**ACTION ITEM**
When you reach the line containing "The height and width of the screenshot is (1375, 1288)." in the entries below, start writing out each line exactly, and stop after the line containing "What do you see at coordinates (119, 442)".

=== Section Start ===

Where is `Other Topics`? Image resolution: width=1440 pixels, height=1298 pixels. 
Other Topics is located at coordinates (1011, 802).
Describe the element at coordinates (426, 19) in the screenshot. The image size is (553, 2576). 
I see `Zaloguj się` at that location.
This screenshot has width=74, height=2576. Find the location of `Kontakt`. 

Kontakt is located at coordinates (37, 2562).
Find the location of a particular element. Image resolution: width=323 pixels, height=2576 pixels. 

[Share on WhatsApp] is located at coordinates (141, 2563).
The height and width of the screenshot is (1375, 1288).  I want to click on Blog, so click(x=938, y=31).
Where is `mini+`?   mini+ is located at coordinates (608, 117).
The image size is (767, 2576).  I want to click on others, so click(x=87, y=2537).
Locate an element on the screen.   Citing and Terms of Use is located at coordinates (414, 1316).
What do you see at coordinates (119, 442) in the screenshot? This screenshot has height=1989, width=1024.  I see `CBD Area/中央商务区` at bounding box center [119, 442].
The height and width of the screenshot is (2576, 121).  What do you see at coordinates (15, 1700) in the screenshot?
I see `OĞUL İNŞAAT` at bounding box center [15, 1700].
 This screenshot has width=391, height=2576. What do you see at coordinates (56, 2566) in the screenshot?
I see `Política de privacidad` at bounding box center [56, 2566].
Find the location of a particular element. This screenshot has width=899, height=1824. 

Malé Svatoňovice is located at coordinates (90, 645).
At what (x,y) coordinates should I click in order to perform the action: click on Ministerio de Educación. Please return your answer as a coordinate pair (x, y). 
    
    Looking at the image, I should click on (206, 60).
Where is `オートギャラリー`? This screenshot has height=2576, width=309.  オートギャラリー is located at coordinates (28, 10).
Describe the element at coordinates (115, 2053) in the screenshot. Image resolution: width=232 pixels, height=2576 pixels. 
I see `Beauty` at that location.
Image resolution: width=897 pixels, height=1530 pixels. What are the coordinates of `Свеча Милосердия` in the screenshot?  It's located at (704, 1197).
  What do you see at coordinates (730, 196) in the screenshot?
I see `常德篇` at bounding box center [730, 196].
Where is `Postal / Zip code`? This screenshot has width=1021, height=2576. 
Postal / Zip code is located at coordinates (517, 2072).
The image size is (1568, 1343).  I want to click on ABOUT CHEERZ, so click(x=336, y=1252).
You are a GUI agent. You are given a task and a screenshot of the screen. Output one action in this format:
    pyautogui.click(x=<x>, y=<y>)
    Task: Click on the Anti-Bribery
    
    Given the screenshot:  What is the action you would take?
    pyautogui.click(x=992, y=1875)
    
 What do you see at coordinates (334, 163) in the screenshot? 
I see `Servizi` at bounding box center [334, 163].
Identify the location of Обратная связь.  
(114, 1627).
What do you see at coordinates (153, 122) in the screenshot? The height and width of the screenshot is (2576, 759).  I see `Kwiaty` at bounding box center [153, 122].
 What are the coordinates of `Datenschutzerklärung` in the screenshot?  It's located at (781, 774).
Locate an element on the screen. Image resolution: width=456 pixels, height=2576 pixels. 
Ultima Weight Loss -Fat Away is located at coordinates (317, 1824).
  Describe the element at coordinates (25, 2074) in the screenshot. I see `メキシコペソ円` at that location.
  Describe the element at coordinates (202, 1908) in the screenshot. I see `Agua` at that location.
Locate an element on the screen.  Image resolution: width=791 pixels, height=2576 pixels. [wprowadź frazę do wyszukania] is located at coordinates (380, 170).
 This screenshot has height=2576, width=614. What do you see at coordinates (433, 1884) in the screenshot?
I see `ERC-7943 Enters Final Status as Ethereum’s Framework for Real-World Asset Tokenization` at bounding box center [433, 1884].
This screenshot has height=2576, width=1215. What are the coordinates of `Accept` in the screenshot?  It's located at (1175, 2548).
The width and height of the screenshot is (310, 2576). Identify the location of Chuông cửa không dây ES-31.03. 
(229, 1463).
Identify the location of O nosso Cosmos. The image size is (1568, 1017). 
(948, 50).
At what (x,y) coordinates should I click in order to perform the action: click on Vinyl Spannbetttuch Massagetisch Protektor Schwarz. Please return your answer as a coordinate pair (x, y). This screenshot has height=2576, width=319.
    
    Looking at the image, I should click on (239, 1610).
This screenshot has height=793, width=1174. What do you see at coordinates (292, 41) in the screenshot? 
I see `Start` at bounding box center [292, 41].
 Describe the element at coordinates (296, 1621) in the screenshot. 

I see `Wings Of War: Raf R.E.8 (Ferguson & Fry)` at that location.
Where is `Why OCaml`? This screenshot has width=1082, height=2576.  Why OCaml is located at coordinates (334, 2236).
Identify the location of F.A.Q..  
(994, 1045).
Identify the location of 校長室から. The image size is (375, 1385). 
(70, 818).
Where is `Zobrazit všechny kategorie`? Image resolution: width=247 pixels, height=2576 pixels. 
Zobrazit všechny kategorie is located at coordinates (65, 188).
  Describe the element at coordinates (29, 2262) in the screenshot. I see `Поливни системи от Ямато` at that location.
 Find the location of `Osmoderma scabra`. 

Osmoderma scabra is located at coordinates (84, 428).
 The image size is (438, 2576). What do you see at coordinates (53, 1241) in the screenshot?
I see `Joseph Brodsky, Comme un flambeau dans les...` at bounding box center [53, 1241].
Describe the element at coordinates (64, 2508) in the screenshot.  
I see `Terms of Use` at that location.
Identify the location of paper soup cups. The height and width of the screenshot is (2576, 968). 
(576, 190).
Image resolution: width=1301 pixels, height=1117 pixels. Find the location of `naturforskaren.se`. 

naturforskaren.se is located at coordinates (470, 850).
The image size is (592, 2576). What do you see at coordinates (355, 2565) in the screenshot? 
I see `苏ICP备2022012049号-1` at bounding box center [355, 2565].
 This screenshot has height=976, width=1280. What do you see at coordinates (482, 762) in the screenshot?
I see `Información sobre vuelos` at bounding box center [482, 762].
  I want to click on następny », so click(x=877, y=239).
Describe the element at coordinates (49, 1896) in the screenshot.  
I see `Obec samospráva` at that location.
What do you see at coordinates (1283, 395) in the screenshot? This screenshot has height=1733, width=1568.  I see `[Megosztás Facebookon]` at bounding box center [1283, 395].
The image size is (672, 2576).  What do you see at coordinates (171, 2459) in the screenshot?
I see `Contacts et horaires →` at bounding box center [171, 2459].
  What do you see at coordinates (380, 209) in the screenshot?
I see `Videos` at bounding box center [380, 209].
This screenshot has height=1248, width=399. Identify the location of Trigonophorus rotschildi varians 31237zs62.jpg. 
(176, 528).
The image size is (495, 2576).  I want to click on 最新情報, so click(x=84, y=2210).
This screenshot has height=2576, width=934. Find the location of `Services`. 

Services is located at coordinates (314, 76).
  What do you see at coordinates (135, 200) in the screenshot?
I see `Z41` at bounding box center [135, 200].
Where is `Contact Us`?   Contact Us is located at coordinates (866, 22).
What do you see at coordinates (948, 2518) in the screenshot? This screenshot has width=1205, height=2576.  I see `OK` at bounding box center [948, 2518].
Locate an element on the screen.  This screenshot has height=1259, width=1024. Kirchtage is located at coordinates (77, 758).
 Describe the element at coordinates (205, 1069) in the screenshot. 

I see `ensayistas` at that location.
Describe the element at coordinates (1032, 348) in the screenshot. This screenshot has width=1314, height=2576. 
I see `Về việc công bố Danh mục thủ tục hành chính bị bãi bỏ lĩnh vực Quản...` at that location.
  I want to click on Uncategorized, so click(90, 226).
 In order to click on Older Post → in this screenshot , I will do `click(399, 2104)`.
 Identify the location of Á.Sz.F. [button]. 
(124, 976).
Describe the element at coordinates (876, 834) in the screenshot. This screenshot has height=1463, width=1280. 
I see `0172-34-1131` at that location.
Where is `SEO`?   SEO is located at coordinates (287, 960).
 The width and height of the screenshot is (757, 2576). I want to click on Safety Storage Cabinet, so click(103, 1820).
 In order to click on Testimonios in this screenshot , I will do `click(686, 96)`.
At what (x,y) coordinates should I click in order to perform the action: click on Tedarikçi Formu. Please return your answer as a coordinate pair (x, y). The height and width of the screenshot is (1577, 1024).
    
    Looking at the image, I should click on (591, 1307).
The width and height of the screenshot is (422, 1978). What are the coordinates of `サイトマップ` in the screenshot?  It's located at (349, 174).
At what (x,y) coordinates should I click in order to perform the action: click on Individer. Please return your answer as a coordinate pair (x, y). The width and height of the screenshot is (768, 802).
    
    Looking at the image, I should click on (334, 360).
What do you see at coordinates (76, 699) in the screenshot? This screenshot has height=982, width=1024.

=== Section End ===

**ANSWER SECTION**
The height and width of the screenshot is (1375, 1288).  I want to click on Blog, so click(x=938, y=31).
Where is `mini+`?   mini+ is located at coordinates (608, 117).
The image size is (767, 2576).  I want to click on others, so click(x=87, y=2537).
Locate an element on the screen.   Citing and Terms of Use is located at coordinates (414, 1316).
What do you see at coordinates (119, 442) in the screenshot? This screenshot has height=1989, width=1024.  I see `CBD Area/中央商务区` at bounding box center [119, 442].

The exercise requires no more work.